===== Entries shown =====
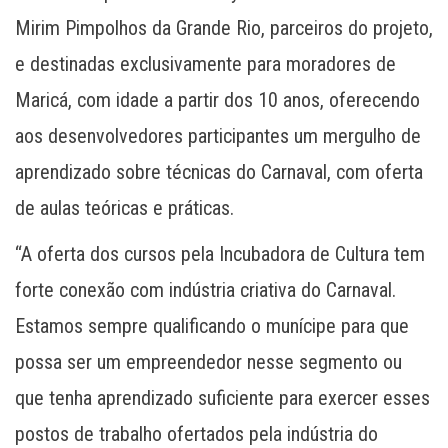
Mirim Pimpolhos da Grande Rio, parceiros do projeto,
e destinadas exclusivamente para moradores de
Maricá, com idade a partir dos 10 anos, oferecendo
aos desenvolvedores participantes um mergulho de
aprendizado sobre técnicas do Carnaval, com oferta
de aulas teóricas e práticas.
“A oferta dos cursos pela Incubadora de Cultura tem
forte conexão com indústria criativa do Carnaval.
Estamos sempre qualificando o munícipe para que
possa ser um empreendedor nesse segmento ou
que tenha aprendizado suficiente para exercer esses
postos de trabalho ofertados pela indústria do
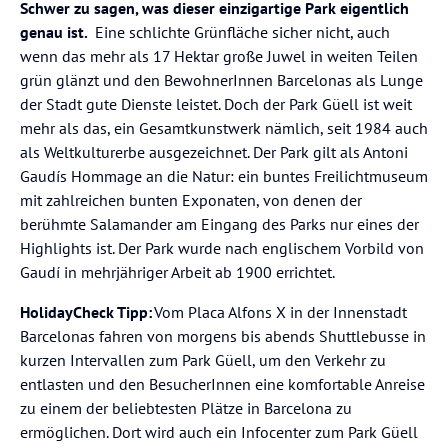
Schwer zu sagen, was dieser einzigartige Park eigentlich
genau ist.
Eine schlichte Grünfläche sicher nicht, auch
wenn das mehr als 17 Hektar große Juwel in weiten Teilen
grün glänzt und den BewohnerInnen Barcelonas als Lunge
der Stadt gute Dienste leistet. Doch der Park Güell ist weit
mehr als das, ein Gesamtkunstwerk nämlich, seit 1984 auch
als Weltkulturerbe ausgezeichnet. Der Park gilt als Antoni
Gaudís Hommage an die Natur: ein buntes Freilichtmuseum
mit zahlreichen bunten Exponaten, von denen der
berühmte Salamander am Eingang des Parks nur eines der
Highlights ist. Der Park wurde nach englischem Vorbild von
Gaudí in mehrjähriger Arbeit ab 1900 errichtet.
HolidayCheck Tipp:
Vom Placa Alfons X in der Innenstadt
Barcelonas fahren von morgens bis abends Shuttlebusse in
kurzen Intervallen zum Park Güell, um den Verkehr zu
entlasten und den BesucherInnen eine komfortable Anreise
zu einem der beliebtesten Plätze in Barcelona zu
ermöglichen. Dort wird auch ein Infocenter zum Park Güell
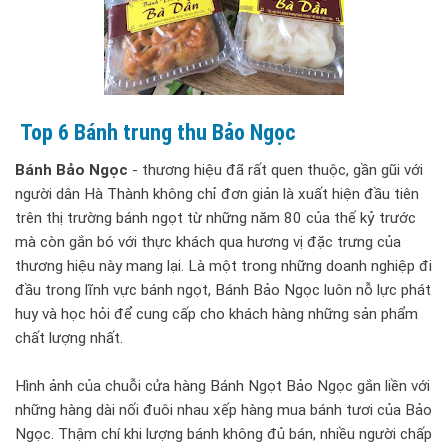
Top 6 Bánh trung thu Bảo Ngọc
Bánh Bảo Ngọc
- thương hiệu đã rất quen thuộc, gần gũi với
người dân Hà Thành không chỉ đơn giản là xuất hiện đầu tiên
trên thị trường bánh ngọt từ những năm 80 của thế kỷ trước
mà còn gắn bó với thực khách qua hương vị đặc trưng của
thương hiệu này mang lại. Là một trong những doanh nghiệp đi
đầu trong lĩnh vực bánh ngọt, Bánh Bảo Ngọc luôn nỗ lực phát
huy và học hỏi để cung cấp cho khách hàng những sản phẩm
chất lượng nhất.
Hình ảnh của chuỗi cửa hàng Bánh Ngọt Bảo Ngọc gắn liền với
những hàng dài nối đuôi nhau xếp hàng mua bánh tươi của Bảo
Ngọc. Thậm chí khi lượng bánh không đủ bán, nhiều người chấp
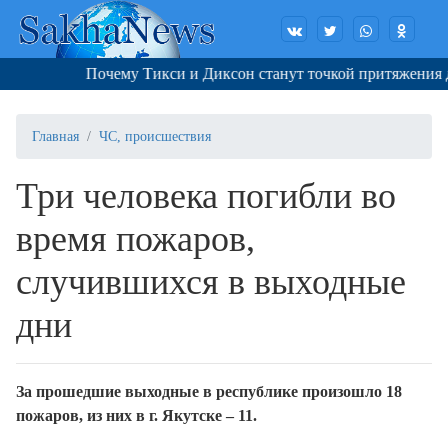
Почему Тикси и Диксон станут точкой притяжения для 
Главная
ЧС, происшествия
Три человека погибли во
время пожаров,
случившихся в выходные
дни
За прошедшие выходные в республике произошло 18
пожаров, из них в г. Якутске – 11.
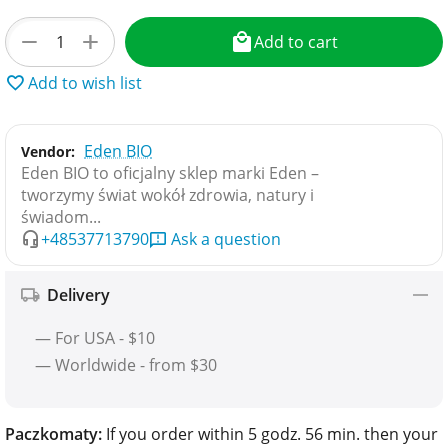
+
−
Add to cart
Add to wish list
Eden BIO
Vendor:
Eden BIO to oficjalny sklep marki Eden –
tworzymy świat wokół zdrowia, natury i
świadom...
+48537713790
Ask a question
Delivery
— For USA - $10
— Worldwide - from $30
Paczkomaty:
If you order within 5 godz. 56 min. then your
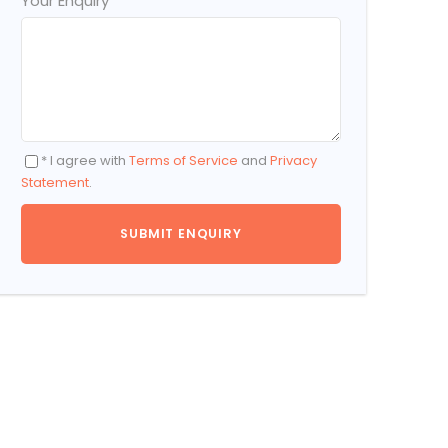
Your Enquiry
*
* I agree with
Terms of Service
and
Privacy
Statement
.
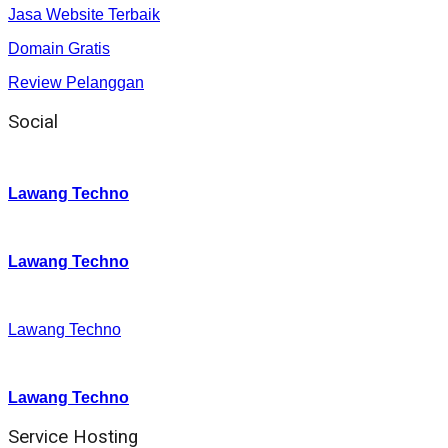
Jasa Website Terbaik
Domain Gratis
Review Pelanggan
Social
Instagram
:
Lawang Techno
Twitter
:
Lawang Techno
Facebook
:
Lawang Techno
Youtube :
:
Lawang Techno
Service Hosting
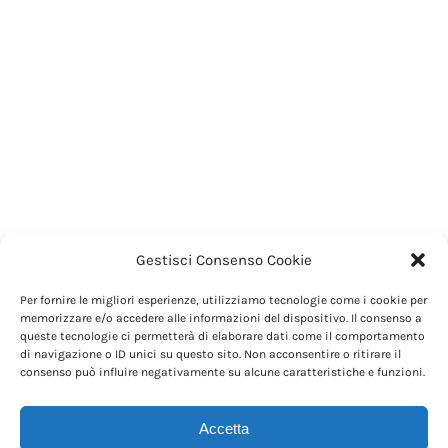
Gestisci Consenso Cookie
Per fornire le migliori esperienze, utilizziamo tecnologie come i cookie per
memorizzare e/o accedere alle informazioni del dispositivo. Il consenso a
queste tecnologie ci permetterà di elaborare dati come il comportamento
di navigazione o ID unici su questo sito. Non acconsentire o ritirare il
consenso può influire negativamente su alcune caratteristiche e funzioni.
Accetta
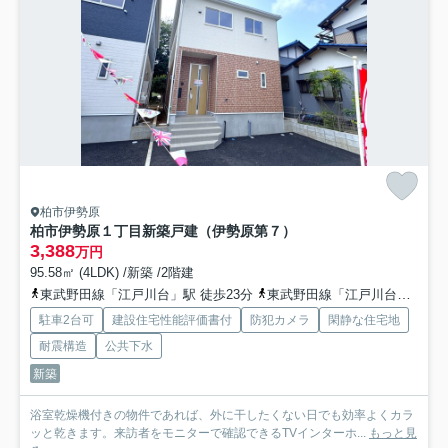
柏市伊勢原
柏市伊勢原１丁目新築戸建（伊勢原第７）
3,388
万円
95.58㎡ (4LDK) /新築 /2階建
東武野田線「江戸川台」駅 徒歩23分
東武野田線「江戸川台」駅 徒歩23分
駐車2台可
建設住宅性能評価書付
防犯カメラ
閑静な住宅地
耐震構造
公共下水
新築
浴室乾燥機付きの物件であれば、外に干したくない日でも効率よくカラ
ッと乾きます。来訪者をモニターで確認できるTVインターホ...
もっと見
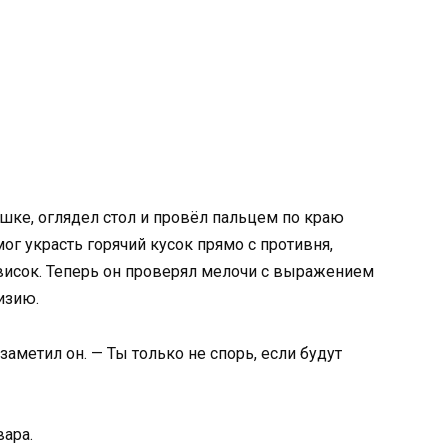
шке, оглядел стол и провёл пальцем по краю
ог украсть горячий кусок прямо с противня,
 висок. Теперь он проверял мелочи с выражением
изию.
заметил он. — Ты только не спорь, если будут
вара.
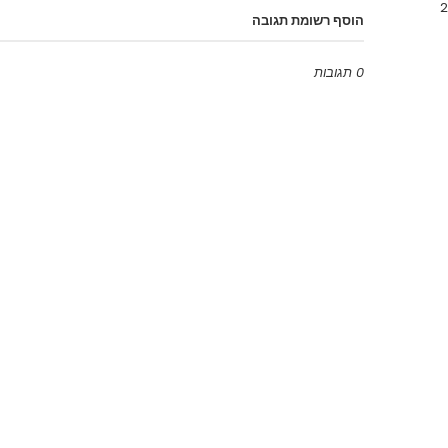
הוסף רשומת תגובה
0 תגובות
Emoji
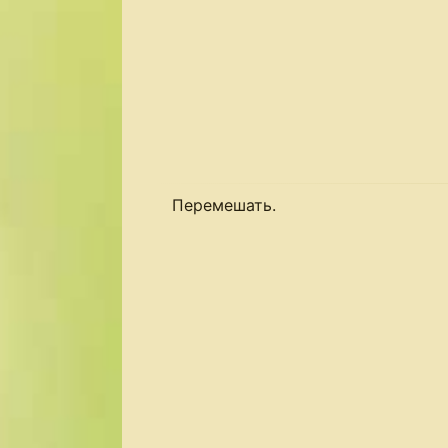
Перемешать.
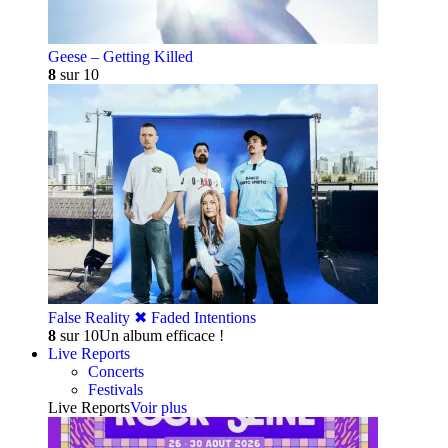
Geese – Getting Killed
8
sur 10
False Reality ✖︎ Faded Intentions
8
sur 10
Un album efficace !
Live Reports
Concerts
Festivals
Live Reports
Voir plus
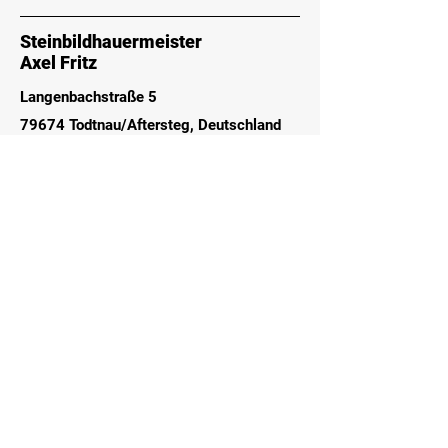
Steinbildhauermeister
Axel Fritz
Langenbachstraße 5
79674 Todtnau/Aftersteg, Deutschland
Inh. Axel Gregor Fritz
Tel.: 07671/95108
E-Mail:
axelfritzsteinmetz@gmx.de
Sie finden uns auch auf Instagram
Termine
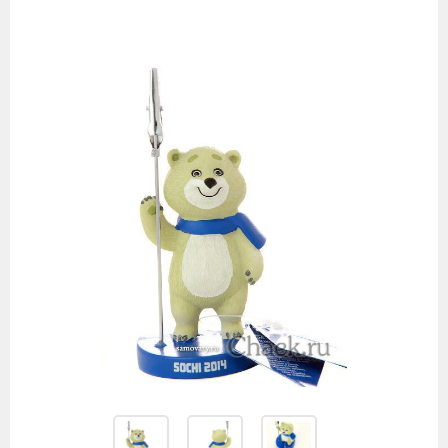
Изображения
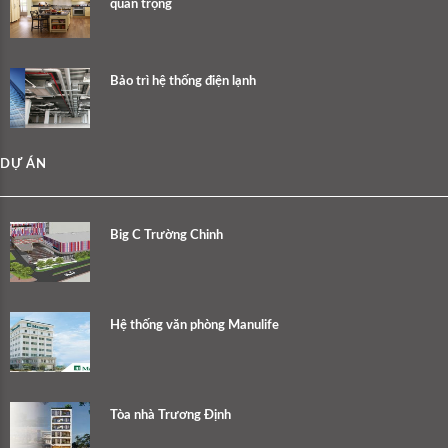
quan trọng
Bảo trì hệ thống điện lạnh
DỰ ÁN
Big C Trường Chinh
Hệ thống văn phòng Manulife
Tòa nhà Trương Định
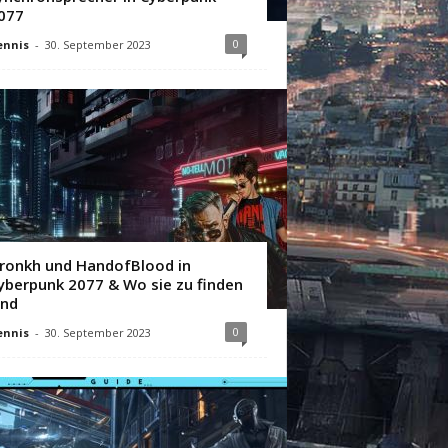
077
0
ennis
-
30. September 2023
ronkh und HandofBlood in
yberpunk 2077 & Wo sie zu finden
ind
0
ennis
-
30. September 2023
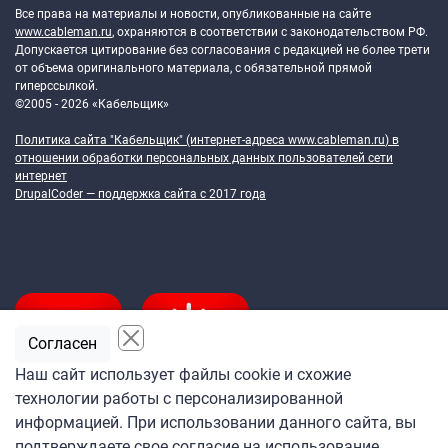
Все права на материалы и новости, опубликованные на сайте
www.cableman.ru
, охраняются в соответствии с законодательством РФ.
Допускается цитирование без согласования с редакцией не более трети
от объема оригинального материала, с обязательной прямой
гиперссылкой.
©2005 - 2026 «Кабельщик»
Политика сайта "Кабельщик" (интернет-адреса
www.cableman.ru
) в
отношении обработки персональных данных пользователей сети
интернет
DrupalCoder — поддержка сайта c 2017 года
Согласен
Наш сайт использует файлы cookie и схожие
технологии работы с персонализированной
Подпишитесь
информацией. При использовании данного сайта, вы
на ежедневную рассылку
подтверждаете свое согласие на использование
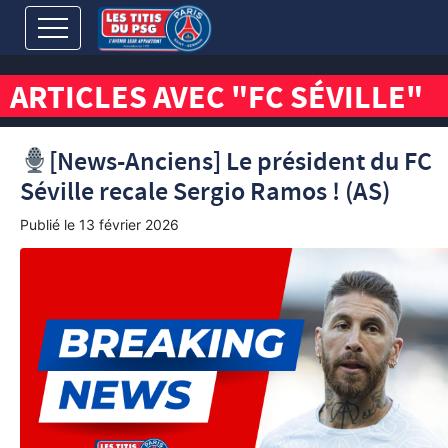
ARTICLES AVEC "FC SÉVILLE"
[News-Anciens] Le président du FC
Séville recale Sergio Ramos ! (AS)
Publié le
13 février 2026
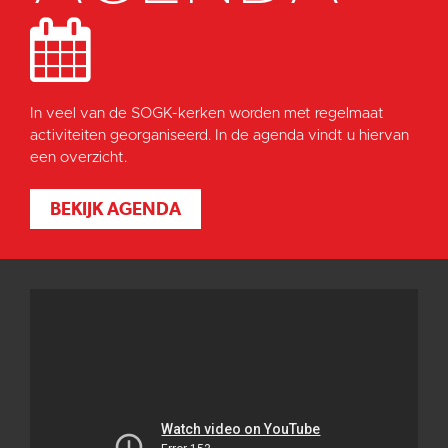
In veel van de SOGK-kerken worden met regelmaat
activiteiten georganiseerd. In de agenda vindt u hiervan
een overzicht.
BEKIJK AGENDA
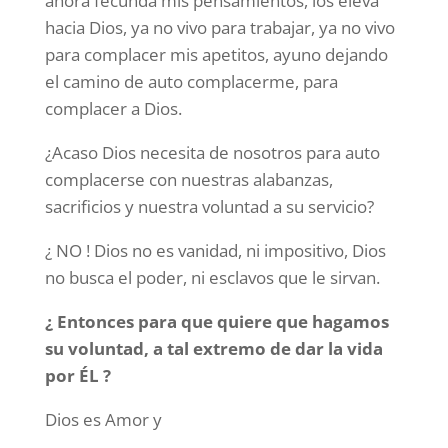
ahora fecunda mis pensamientos, los eleva
hacia Dios, ya no vivo para trabajar, ya no vivo
para complacer mis apetitos, ayuno dejando
el camino de auto complacerme, para
complacer a Dios.
¿Acaso Dios necesita de nosotros para auto
complacerse con nuestras alabanzas,
sacrificios y nuestra voluntad a su servicio?
¿ NO ! Dios no es vanidad, ni impositivo, Dios
no busca el poder, ni esclavos que le sirvan.
¿ Entonces para que quiere que hagamos
su voluntad, a tal extremo de dar la vida
por ÉL ?
Dios es Amor y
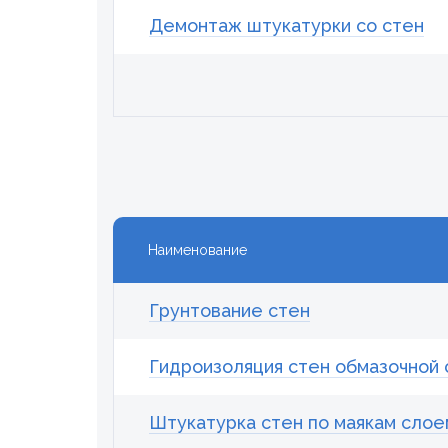
Демонтаж штукатурки со стен
Наименование
Грунтование стен
Гидроизоляция стен обмазочной
Штукатурка стен по маякам слоем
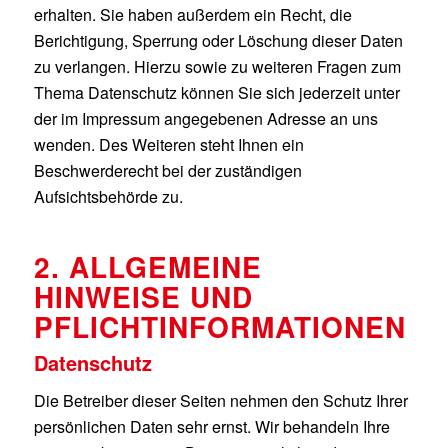
erhalten. Sie haben außerdem ein Recht, die
Berichtigung, Sperrung oder Löschung dieser Daten
zu verlangen. Hierzu sowie zu weiteren Fragen zum
Thema Datenschutz können Sie sich jederzeit unter
der im Impressum angegebenen Adresse an uns
wenden. Des Weiteren steht Ihnen ein
Beschwerderecht bei der zuständigen
Aufsichtsbehörde zu.
2. ALLGEMEINE
HINWEISE UND
PFLICHTINFORMATIONEN
Datenschutz
Die Betreiber dieser Seiten nehmen den Schutz Ihrer
persönlichen Daten sehr ernst. Wir behandeln Ihre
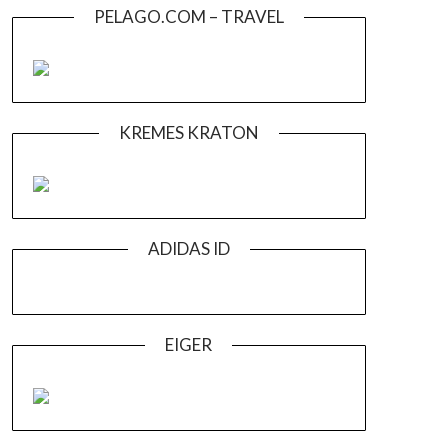
PELAGO.COM – TRAVEL
KREMES KRATON
ADIDAS ID
EIGER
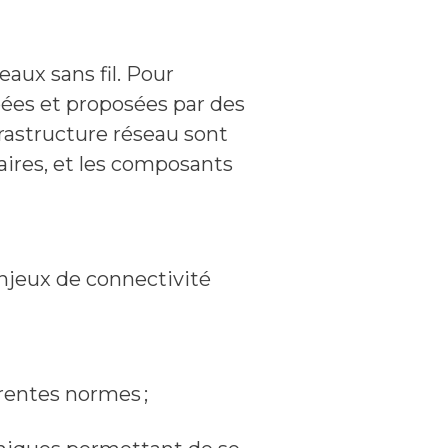
aux sans fil. Pour
pées et proposées par des
frastructure réseau sont
aires, et les composants
enjeux de connectivité
érentes normes ;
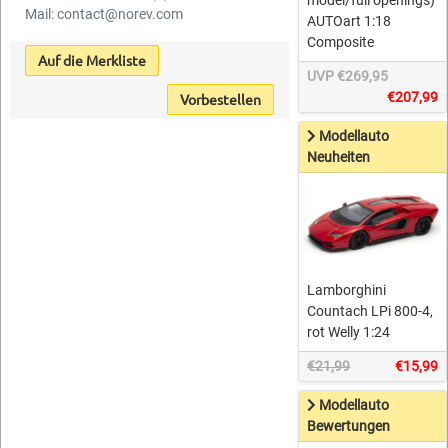
model/full openings)
Mail: contact@norev.com
AUTOart 1:18
Composite
Auf die Merkliste
UVP €269,95
€207,99
Vorbestellen
Modellauto
Neuheiten
Lamborghini
Countach LPi 800-4,
rot Welly 1:24
€21,99
€15,99
Modellauto
Bewertungen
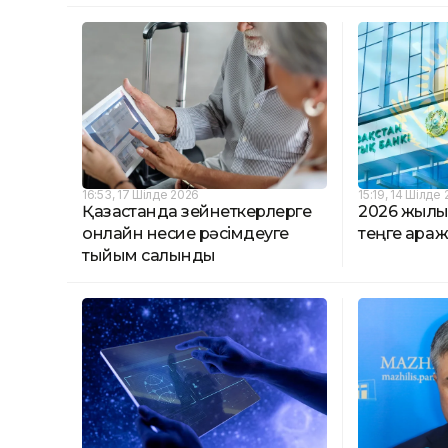
16:53, 17 Шілде 2026
15:19, 14 Шілде
Қазақстанда зейнеткерлерге
2026 жылы ұ
онлайн несие рәсімдеуге
теңге қара
тыйым салынды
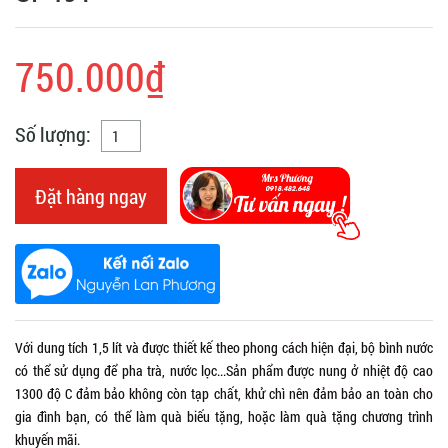
750.000₫
Số lượng:
Đặt hàng ngay
Với dung tích 1,5 lít và được thiết kế theo phong cách hiện đại, bộ bình nước
có thể sử dụng để pha trà, nước lọc...Sản phẩm được nung ở nhiệt độ cao
1300 độ C đảm bảo không còn tạp chất, khử chì nên đảm bảo an toàn cho
gia đình bạn, có thể làm quà biếu tặng, hoặc làm quà tặng chương trình
khuyến mãi.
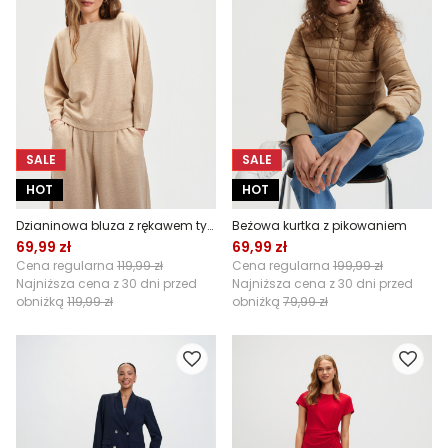
SALE
SALE
HOT
HOT
Dzianinowa bluza z rękawem typu nietoperz
Beżowa kurtka z pikowaniem
69,99 zł
69,99 zł
Cena regularna
119,99 zł
Cena regularna
199,99 zł
Najniższa cena z 30 dni przed
Najniższa cena z 30 dni przed
obniżką
119,99 zł
obniżką
79,99 zł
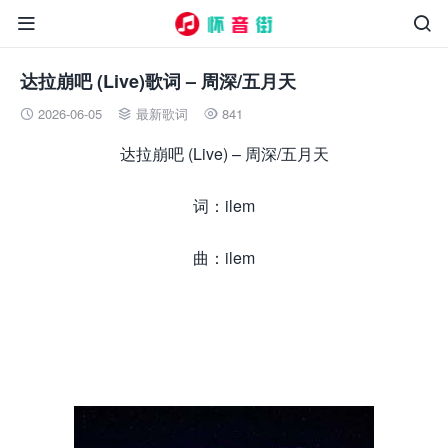


达拉崩吧 (Live)歌词 – 周深/五月天
2026-06-05
最新歌词
841



达拉崩吧 (Live) – 周深/五月天
词：ilem
曲：ilem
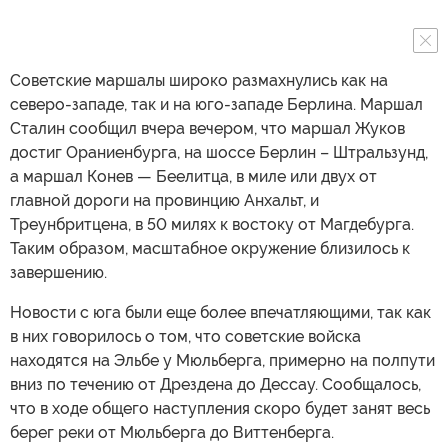
Советские маршалы широко размахнулись как на
северо-западе, так и на юго-западе Берлина. Маршал
Сталин сообщил вчера вечером, что маршал Жуков
достиг Ораниенбурга, на шоссе Берлин – Штральзунд,
а маршал Конев — Беелитца, в миле или двух от
главной дороги на провинцию Анхальт, и
Треунбритцена, в 50 милях к востоку от Магдебурга.
Таким образом, масштабное окружение близилось к
завершению.
Новости с юга были еще более впечатляющими, так как
в них говорилось о том, что советские войска
находятся на Эльбе у Мюльберга, примерно на полпути
вниз по течению от Дрездена до Дессау. Сообщалось,
что в ходе общего наступления скоро будет занят весь
берег реки от Мюльберга до Виттенберга.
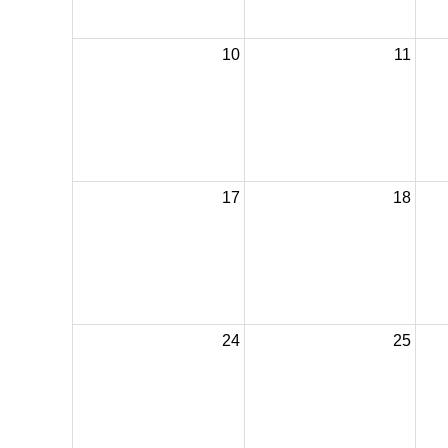
10
11
17
18
24
25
=====
**Exercise brief**: Give back the lines word for word, from the very first in the material above to the one that has "que tenha aprendizado", both included, without the pictures.

**Expected answer**:
Mirim Pimpolhos da Grande Rio, parceiros do projeto,
e destinadas exclusivamente para moradores de
Maricá, com idade a partir dos 10 anos, oferecendo
aos desenvolvedores participantes um mergulho de
aprendizado sobre técnicas do Carnaval, com oferta
de aulas teóricas e práticas.
“A oferta dos cursos pela Incubadora de Cultura tem
forte conexão com indústria criativa do Carnaval.
Estamos sempre qualificando o munícipe para que
possa ser um empreendedor nesse segmento ou
que tenha aprendizado suficiente para exercer esses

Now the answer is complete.